The lack of acceptable responses to these concerns and questions is evidenced in the poor and decrepit eyesores we see around the country in the name of town planning. With the current land sale process in the country come the filth, unsanitary conditions, pollution, overcrowding, preventable diseases, and neighborhoods without any aesthetic picturesque look. The chiefs sell lands without regard to zoning for the separation of residential, commercial, and recreational land allotments. Lands are sold indiscriminately and the result is the intermingling of residential, commercial and agrarian activities concentrated in the centers of all of the major cities in the country. Many parts of central Accra, Kumasi, Cape Coast, Takoradi, and other cities are rife with examples of the mixture of storefronts in residential neighborhoods; commercial and mom and pop industrial activities that sometime go on 24/7 in residential areas; goats, chicken, sheep, and sometimes cows that roam and their droppings that are deposited everywhere in the residential areas.

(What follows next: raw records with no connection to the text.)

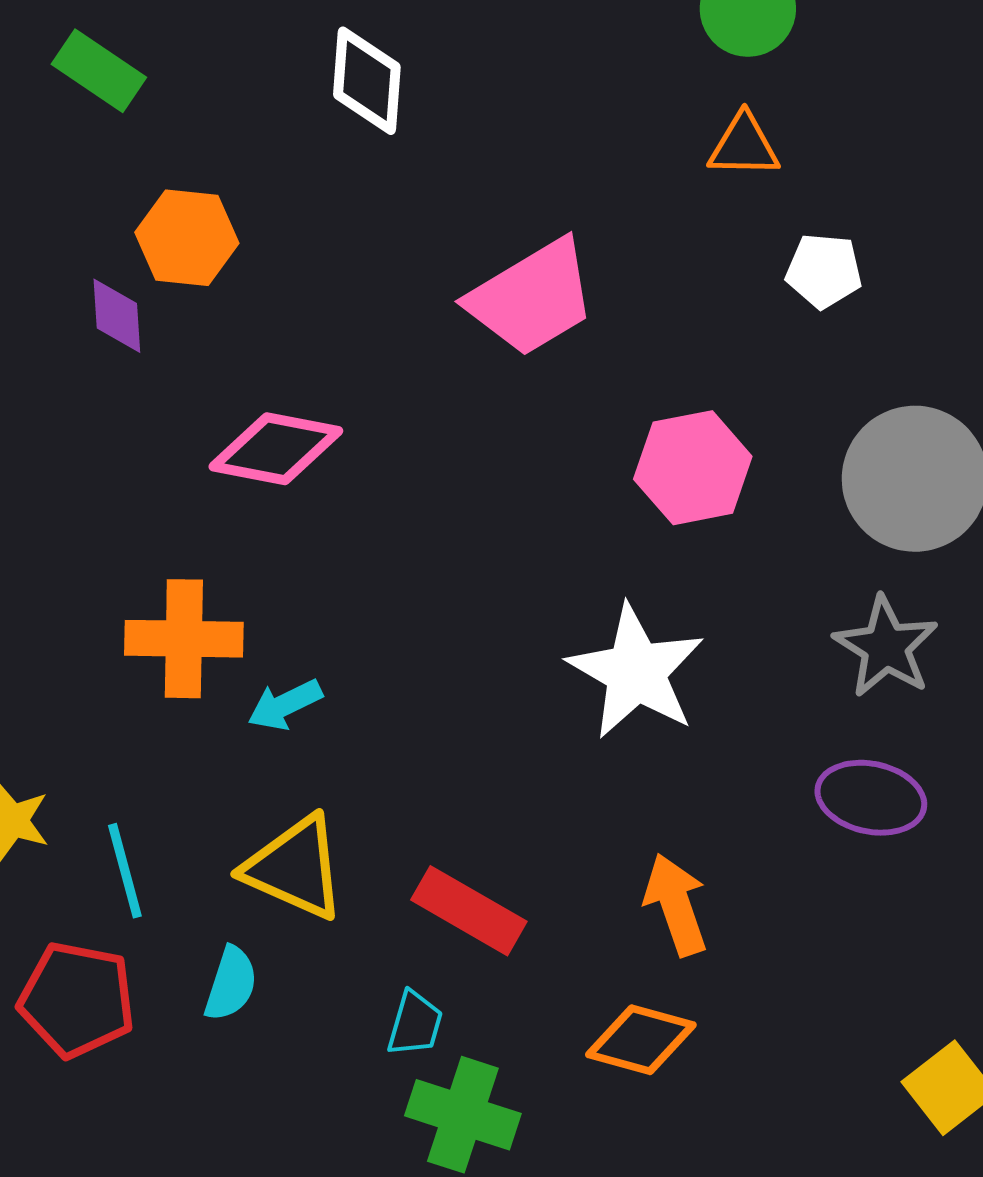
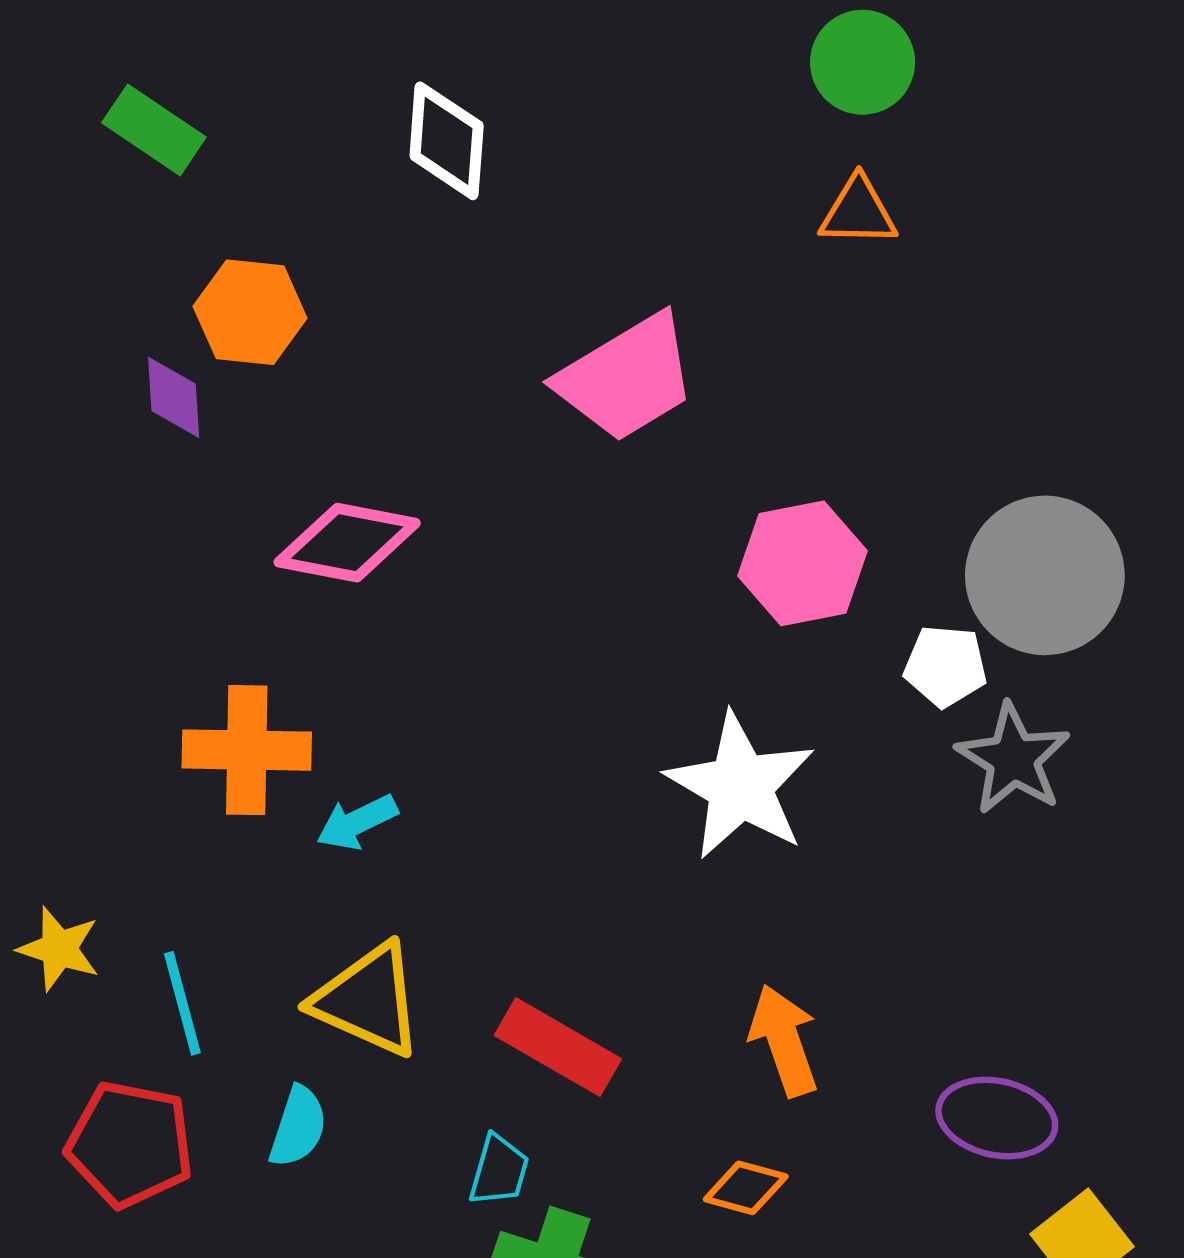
white pentagon: (824, 271) -> (946, 666), moved
purple ellipse: (871, 798) -> (997, 1118), moved
orange diamond: (641, 1040) -> (746, 1188), size x0.7

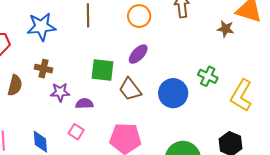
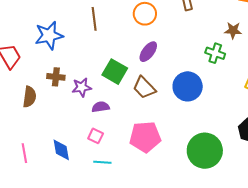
brown star: (225, 29) -> (233, 30), moved
green square: (103, 70) -> (115, 72), turned 30
green cross: (208, 76) -> (215, 53), moved
purple star: (60, 92) -> (82, 87), moved

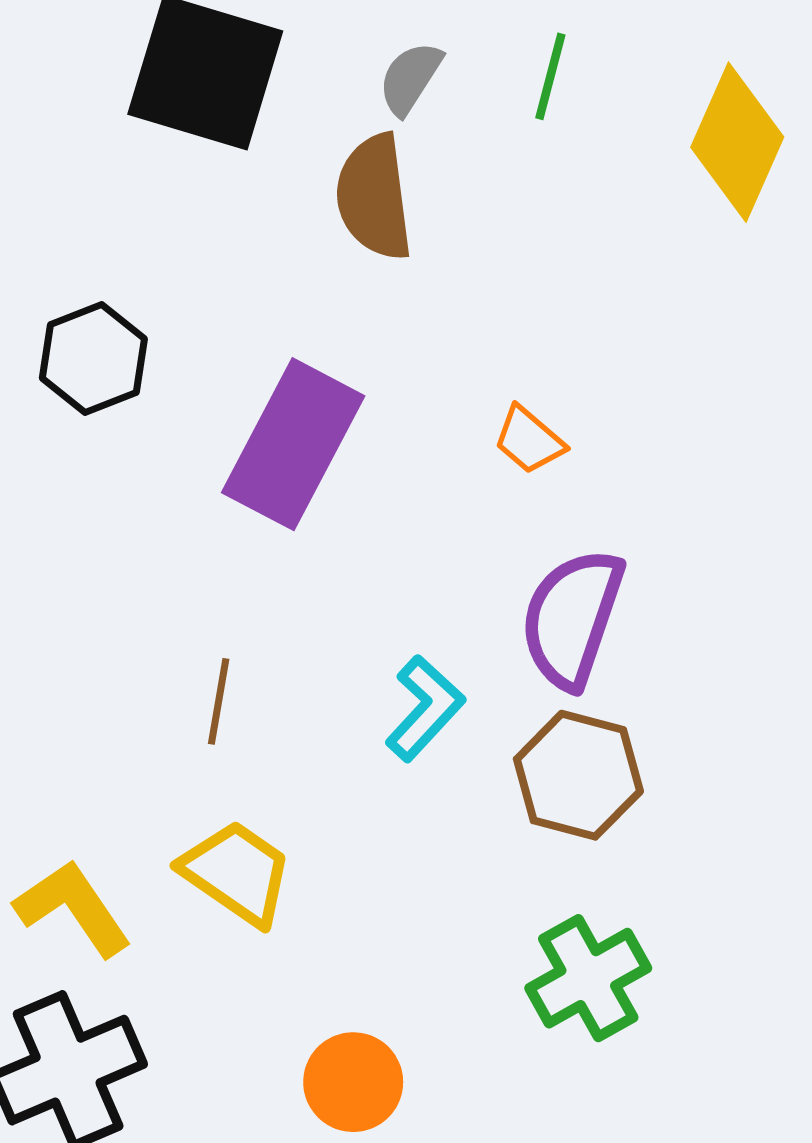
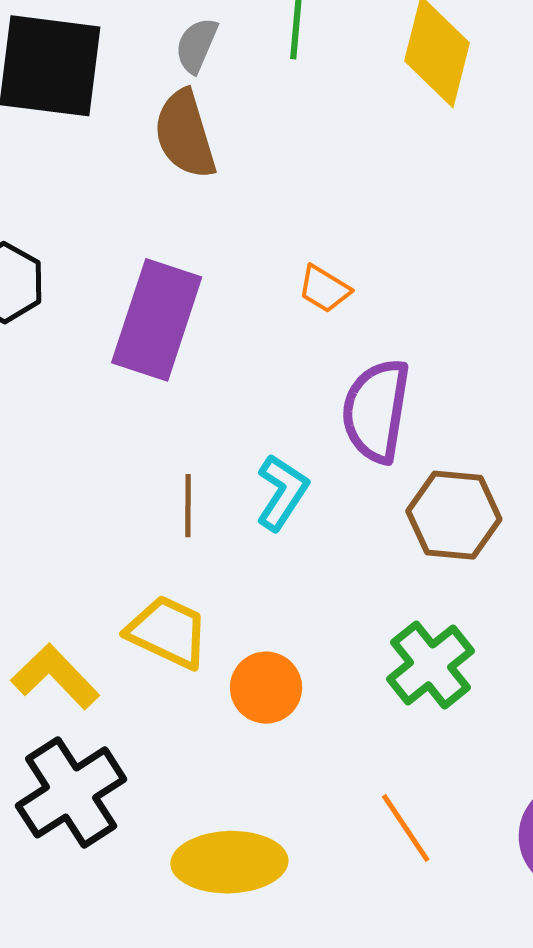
brown line: (219, 701) -> (188, 506), moved
brown hexagon: (578, 775) -> (454, 515), moved
orange circle: (353, 1082) -> (266, 688), moved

Isn't it about time to start thinking about the discontinuation of the chieftaincy, as it currently is, as an out-of-date institution? Or should they be relegated to only a ceremonial role instead of having them have the social, political, and financial power they currently arrogate to themselves? Should we work to jolt them and revamp them into the 21st century? Or are they so entrenched as a Ghanaian power structure that no push for change or improvement will help?

Ghana definitely needs a revolutionary change in its social structure. Chieftaincy has become a joke so much so that they are readily conferred on any foreign national, mostly Europeans and Americans, that we fall in love with. Let's take a breadth as a country and be bold and ponder over the real need to continue this old institution. We should be bold and ask: "Do they add value to our growth and progress or are they a liability and a drain on the system?"

Francis Tawiah,
A senior city government employee in the US.


Views expressed by the author(s) do not necessarily reflect those of GhanaHomePage.